Komu wzrosną składki
Stąd decyzja o złagodzeniu pierwotnego pomysłu. Co zatem z niego zostało?
Otóż dla podatników rozliczających PIT na zasadach skali podatkowej składka wzrośnie do 9 proc. Jednocześnie podniesiona zostanie (do 30 tys. zł) kwota wolna od podatku. I tu od razu trzeba dodać, że uchwalony przez Sejm projekt nowelizacji przewiduje, że składka zdrowotna nie może być niższa, niż naliczona od płacy minimalnej według stawki 9 proc. W konsekwencji dla podatników stosujących skalę oznacza to, że w 2022 roku składka nie będzie mogła być niższa niż 270 zł. To oznacza, że nawet w sytuacji, gdy firma w danym miesiącu nie osiągnie żadnych dochodów, składkę będzie musiała uregulować.
Dla przedsiębiorców opłacających 19-proc. PIT liniowy składka, zamiast dzisiejszego ryczałtu, ma wynieść 4,9 proc. dochodu.

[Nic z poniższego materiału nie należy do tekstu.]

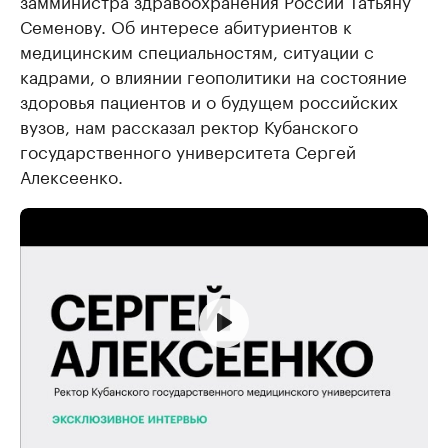
замминистра здравоохранения России Татьяну
Семенову. Об интересе абитуриентов к
медицинским специальностям, ситуации с
кадрами, о влиянии геополитики на состояние
здоровья пациентов и о будущем российских
вузов, нам рассказал ректор Кубанского
государственного университета Сергей
Алексеенко.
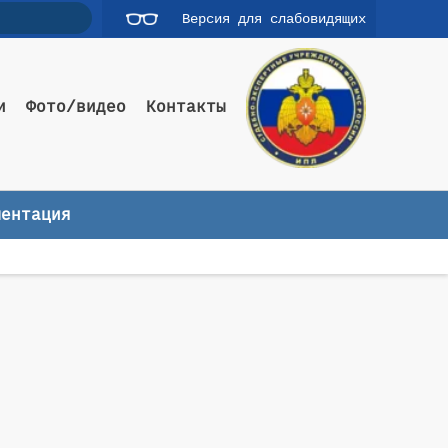
Версия для слабовидящих
и
Фото/видео
Контакты
ментация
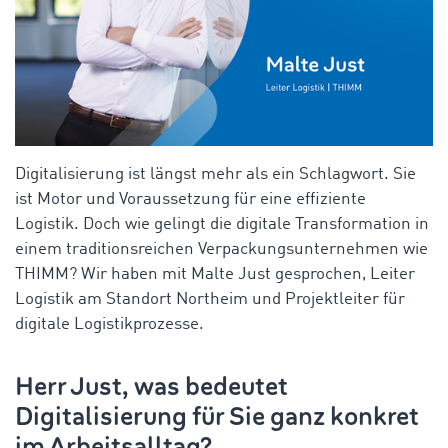
Digitalisierung ist längst mehr als ein Schlagwort. Sie
ist Motor und Voraussetzung für eine effiziente
Logistik. Doch wie gelingt die digitale Transformation in
einem traditionsreichen Verpackungsunternehmen wie
THIMM? Wir haben mit Malte Just gesprochen, Leiter
Logistik am Standort Northeim und Projektleiter für
digitale Logistikprozesse.
Herr Just, was bedeutet
Digitalisierung für Sie ganz konkret
im Arbeitsalltag?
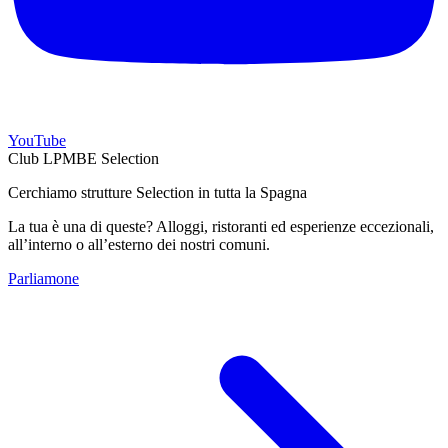
YouTube
Club LPMBE Selection
Cerchiamo strutture Selection in tutta la Spagna
La tua è una di queste? Alloggi, ristoranti ed esperienze eccezionali,
all’interno o all’esterno dei nostri comuni.
Parliamone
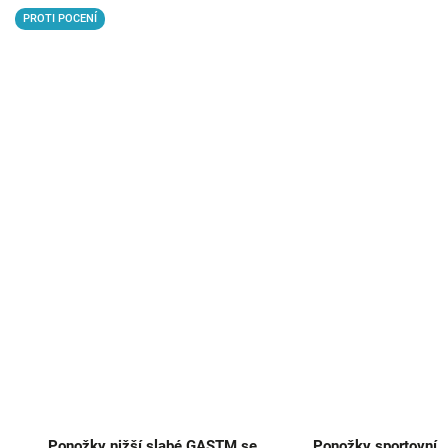
PROTI POCENÍ
Ponožky nižší slabé GASTM se
Ponožky sportovní 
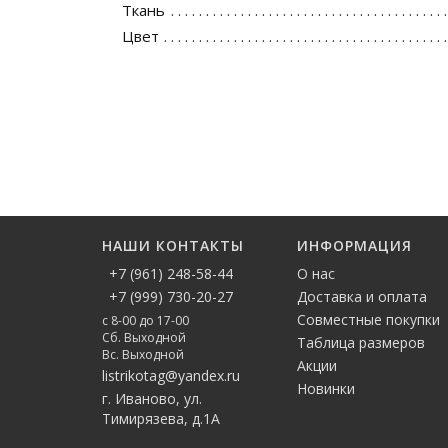
Ткань
Цвет
НАШИ КОНТАКТЫ
ИНФОРМАЦИЯ
+7 (961) 248-58-44
О нас
+7 (999) 730-20-27
Доставка и оплата
Совместные покупки
с 8-00 до 17-00
Сб. Выходной
Таблица размеров
Вс. Выходной
Акции
listrikotag@yandex.ru
Новинки
г. Иваново, ул.
Тимирязева, д.1А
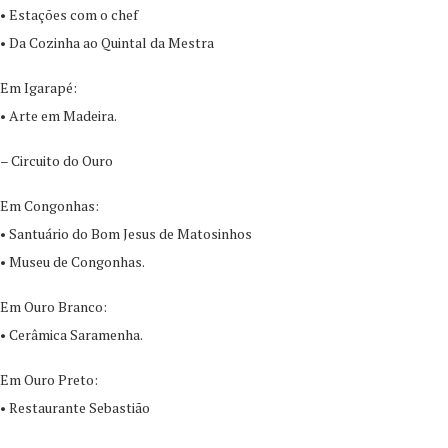
• Estações com o chef
• Da Cozinha ao Quintal da Mestra
Em Igarapé:
• Arte em Madeira.
– Circuito do Ouro
Em Congonhas:
• Santuário do Bom Jesus de Matosinhos
• Museu de Congonhas.
Em Ouro Branco:
• Cerâmica Saramenha.
Em Ouro Preto:
• Restaurante Sebastião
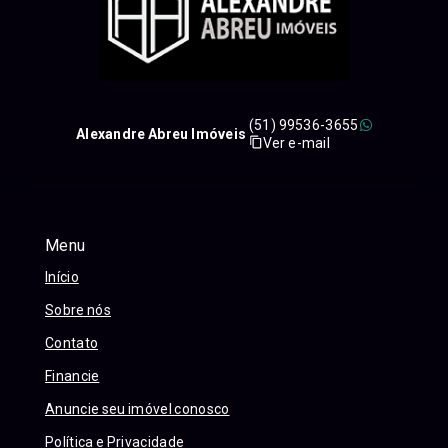
(51) 99536-3655
Alexandre Abreu Imóveis
Ver e-mail
Menu
Início
Sobre nós
Contato
Financie
Anuncie seu imóvel conosco
Política e Privacidade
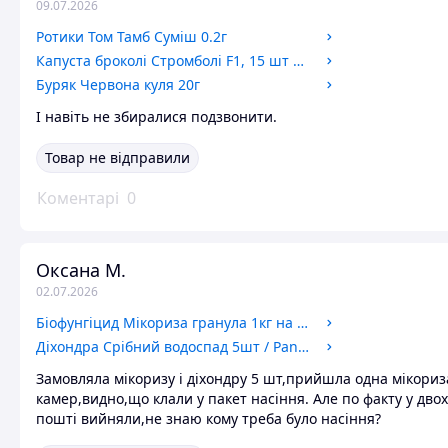
09.07.2026
Ротики Том Тамб Суміш 0.2г
Капуста броколі Стромболі F1, 15 шт Спектр сад / Hazera
Буряк Червона куля 20г
І навіть не збиралися подзвонити.
Товар не відправили
Коментарі
0
Оксана М.
02.07.2026
Біофунгіцид Мікориза гранула 1кг на вагу / Bionorma
Діхондра Срібний водоспад 5шт / PanAmerican
Замовляла мікоризу і діхондру 5 шт,прийшла одна мікориз
камер,видно,що клали у пакет насіння. Але по факту у дво
пошті вийняли,не знаю кому треба було насіння?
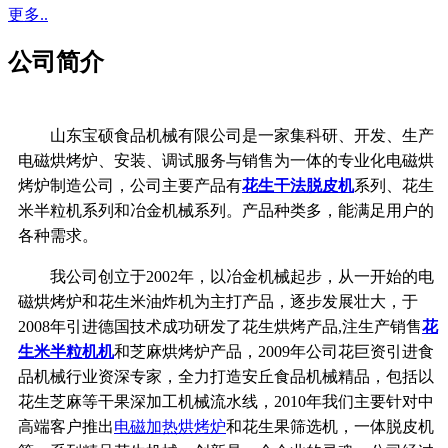
更多..
公司简介
山东宝硕食品机械有限公司是一家集科研、开发、生产
电磁烘烤炉、安装、调试服务与销售为一体的专业化电磁烘
烤炉制造公司，公司主要产品有
花生干法脱皮机
系列、花生
米半粒机系列和冶金机械系列。产品种类多，能满足用户的
各种需求。
我公司创立于2002年，以冶金机械起步，从一开始的电
磁烘烤炉和花生米油炸机为主打产品，逐步发展壮大，于
2008年引进德国技术成功研发了花生烘烤产品,注生产销售
花
生米半粒机机
和芝麻烘烤炉产品，2009年公司花巨资引进食
品机械行业资深专家，全力打造安丘食品机械精品，包括以
花生芝麻等干果深加工机械流水线，2010年我们主要针对中
高端客户推出
电磁加热烘烤炉
和花生果筛选机，一体脱皮机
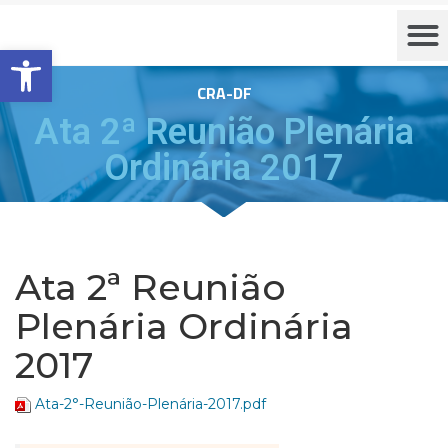
Barra de Ferramentas Aberta
CRA-DF
Ata 2ª Reunião Plenária
Ordinária 2017
Ata 2ª Reunião
Plenária Ordinária
2017
Ata-2°-Reunião-Plenária-2017.pdf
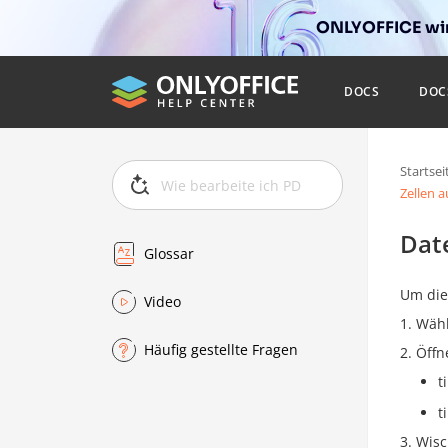
ONLYOFFICE wir
DOCS
DOC
Startsei
Zellen a
Date
Glossar
Um die 
Video
Wähl
Häufig gestellte Fragen
Öffn
t
t
Wisc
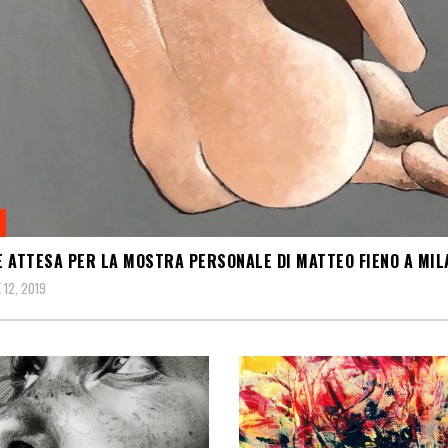
 ATTESA PER LA MOSTRA PERSONALE DI MATTEO FIENO A MIL
12, 2019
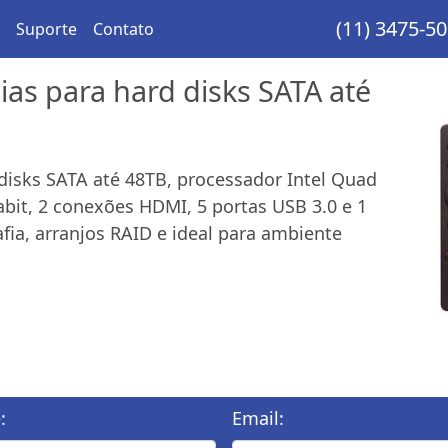
(11) 3475-5
Suporte
Contato
as para hard disks SATA até
disks SATA até 48TB, processador Intel Quad
abit, 2 conexões HDMI, 5 portas USB 3.0 e 1
ia, arranjos RAID e ideal para ambiente
:
Email:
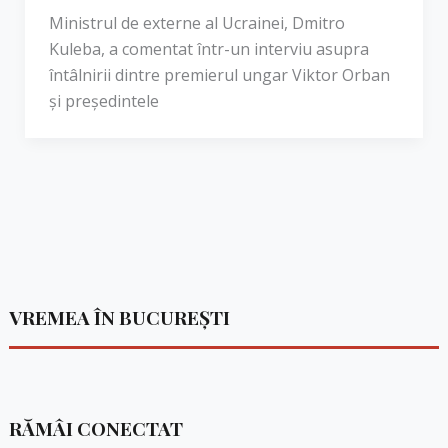
Ministrul de externe al Ucrainei, Dmitro
Kuleba, a comentat într-un interviu asupra
întâlnirii dintre premierul ungar Viktor Orban
și președintele
VREMEA ÎN BUCUREȘTI
RĂMÂI CONECTAT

Inny sposób naliczania składki będzie przewidziany w przepisach dla podatników ryczałtu. Zgodnie z nowelą składka dla takich przedsiębiorców też ma wynosić 4,9 proc., ale inaczej będzie się ją obliczać niż w przypadku liniowców. Kluczowe będą tu dwa progi rocznych przychodów: 60 tys. zł i 300 tys. zł. Jeśli firma rocznie zarabia do 60 tys. zł, od przyszłego roku jej miesięczna podstawa składki zdrowotnej wyniesie 60 proc. przeciętnego wynagrodzenia. Gdy roczne przychody plasują się w przedziale do 300 tys. zł podstawą do naliczenia składki ma być 100 proc. przeciętnego wynagrodzenia. Z kolei gdy firma ma przychody wyższe niż 300 tys. zł będzie musiała przy naliczaniu składki ująć 180 proc. przeciętnego wynagrodzenia.
Założenia budżetowe na przyszły rok przewidują przeciętne wynagrodzenie na poziomie 5922 zł. To oznacza, że dla ryczałtowców o przychodach do 60 tys. zł podstawą naliczenia składki zdrowotnej będzie kwota 3553,20 zł, co w efekcie da składkę na poziomie 174,11 zł. Dla przychodów do 300 tys. zł podstawą będzie kwota 5922 zł, a zatem wysokość składki to 290,18 zł. Dla przychodów ponad 300 tys. zł podstawą będzie kwota 10 659,60 zł, co da składkę na poziomie 522,32 zł.
Stała, zryczałtowana składka w wysokości 270 zł miałaby dotyczyć podatników karty podatkowej.
Co z odliczeniem
Wzrost wysokości składki zdrowotnej dla przedsiębiorców, to jedna zła wiadomość. Niestety jest jeszcze druga. Otóż uchwalony przez Sejm Polski Ład zakłada likwidację możliwości odliczania składki zdrowotnej od podatku, która to możliwość istnieje dziś. Obecnie od podatku odlicza się 7,75 proc. podstawy naliczania składki. Od 2022 r. takiego odliczenia nie będzie, co przełoży się na jeszcze większy wzrost obciążeń fiskalnych dla przedsiębiorców.
Takie rozwiązania uchwalił Sejm i mają one wejść w życie już z początkiem przyszłego roku. Teraz nowelizacją zajmie się Senat i jest nadzieja – zapewne niewielka, patrząc na arytmetykę i rozkład sił w parlamencie – na zamiany. A dodatkowym argumentem przemawiającym za zmianami w tym zakresie może być fakt, że o przesunięcie na 2023 rok wejścia w życie przepisów Polskiego Ładu apelują Rzecznik Praw Obywatelskich i organizacje zrzeszające przedsiębiorców. Co dokładnie się stanie – czas pokaże.